Мы жили в самых дружеских сношениях с нашими гостеприимными хозяевами, которые, однако, при всей своей доброте и услужливости, нередко нам надоедали – хозяйка своим беспрестанным угощением, а хозяин жаждой бестолковой болтовни. Не умея выражать своих мыслей и понимая так же мало наши слова, он тем не менее силился вступать в бесконечно глупые разговоры, которые не было возможности прекращать иначе, как только сном и притворным храпением в ответ на его безалаберные слова; тогда, теряя надежду завлечь наше внимание, старик удалялся. Нельзя себе вообразить, до какой степени он был чужд самых необходимых познаний; в целом свете допускал он существование только лишь Тира, хотя и называл себя консульским агентом Великобритании и России, считая этот титул пустым словом, без всякого значения; любимый его разговор был об управлении Сирией Ибрагима-Паши, о справедливой строгости его действий, и при этом упоминал он о страхе и трепете, которые паша умел вселять в умы разбойников, наказываемых им за грабеж и убийство мучительными истязаниями. Губернаторы и паши, начальники городов и селений, говорил он, своими противозаконными требованиями и обременительными налогами не менее грабившие и притеснявшие народ, как и самые разбойники, дрожали пред Ибрагимом, который за малейшее противозаконие или своевольное отступление от правил, им предписанных, подвергал блюстителей порядка жестокой смертной казни без разбора и пощады.

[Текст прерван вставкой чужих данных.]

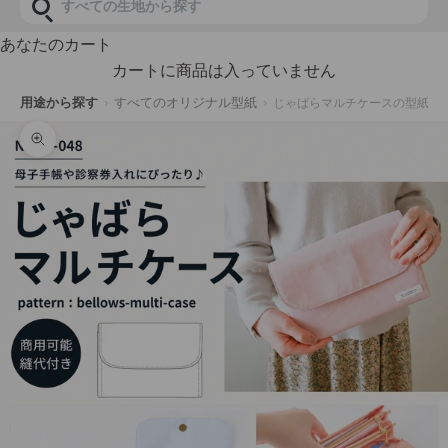
あなたのカート
カートに商品は入っていません
用途から探す
すべてのオリジナル型紙
じゃばらマルチケースの型紙
ズームイン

Между прочими разговорами болтливый хозяин спросил у меня однажды: доволен ли я своею службой и умеет ли Мехмед-Али ценить мои труды и награждать заслуги. Я вытаращил глаза, не поняв его вопроса. Каково же было мое удивление, когда я узнал от переводчика, что старик принимал меня за адъютанта египетского паши – за франка, или европейца, вступившего в его службу! Эта оригинальная мысль очень меня позабавила, и я потребовал от сметливого российско-великобританского агента, не знавшего даже, где и что такое эти два государства, некоторого пояснения, почему он записал меня в своем уме в службу Мехмеда-Али. Вот как это разъяснилось: когда мы приехали в Тир, драгоман мой, переводя ему смысл карантинного свидетельства, назвал меня «выехавшим из Египта адъютантом российского властелина», слово «российского» скользнуло мимо ушей старика, который никогда не воображал, что, кроме турецкого султана и египетского паши, есть еще на свете другие власти…

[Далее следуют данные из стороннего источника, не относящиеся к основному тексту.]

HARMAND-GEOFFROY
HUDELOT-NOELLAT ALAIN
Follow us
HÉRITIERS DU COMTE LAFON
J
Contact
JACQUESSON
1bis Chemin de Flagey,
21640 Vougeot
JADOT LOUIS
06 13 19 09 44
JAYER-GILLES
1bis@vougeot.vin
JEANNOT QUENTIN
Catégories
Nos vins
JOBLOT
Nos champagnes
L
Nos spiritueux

На третий день нашего пребывания в Тире подул ветер, хотя не совсем попутный, но и не противный. Мы хотели немедленно им воспользоваться и лавируя плыть в Яффу, однако неопытный капитан нашего несчастного судна, напуганный последним штормом, всеми силами уговаривал нас пробыть еще некоторое время на сухом пути, до тех пор, пока не подует ветер совершенно попутный, обещаясь с помощью его в 8 или 10 часов времени доставить нас в Яффу. Не было возможности принять это предложение, ибо кто мог ручаться, чтобы природа, из угождения к нам, изменила свои намерения, быть может совершенно противоположные. Тогда мы прожили бы понапрасну, может быть, несколько недель в Тире.

Советами, убеждениями и доказательствами не было возможности уговорить упрямого и трусливого капитана. Оставалось одно средство – объявить, что если он не захочет нам повиноваться, то мы, наняв лошадей, пустимся в дорогу сухим путем, а его оставим бесплатно в Тире. Эта угроза имела успех, и в четыре часа пополудни мы подняли якорь; ветер наполнил паруса нашего баркаса, и мы удалились от сурских берегов. Ночью ветер совершенно стих, и восходящее солнце застало нас на том же самом месте, где мы видели его скрывающимся за влажный горизонт.

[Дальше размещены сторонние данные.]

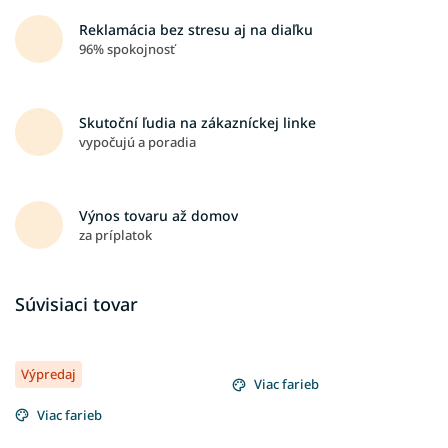
Reklamácia bez stresu aj na diaľku
96% spokojnosť
Skutoční ľudia na zákazníckej linke
vypočujú a poradia
Výnos tovaru až domov
za príplatok
Súvisiaci tovar
Výpredaj
Viac farieb
Viac farieb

Около десяти часов свежий ветер ободрил нас новыми надеждами; изменив свое направление, он дул нам в корму, и мы полным бакштаком, разложив паруса на оба галса, быстро полетели вперед. Около полудня мы были уже на высоте Акры, а в два часа плыли мимо Кармельского монастыря (Mont Carmel). Ветер усиливал порывы, и море расходилось грозными волнами. Весь вечер и во все продолжение ночи мы плыли успешно с тем же ветром; ночь была густая и черная; капитан опасался занестись в темноте далее берегов Яффы, а потому мы решились убавить парусов и шли медленнее; качка была нестерпимая, и сырая холодная ночь придавала мало прелести этому отчаянному плаванию.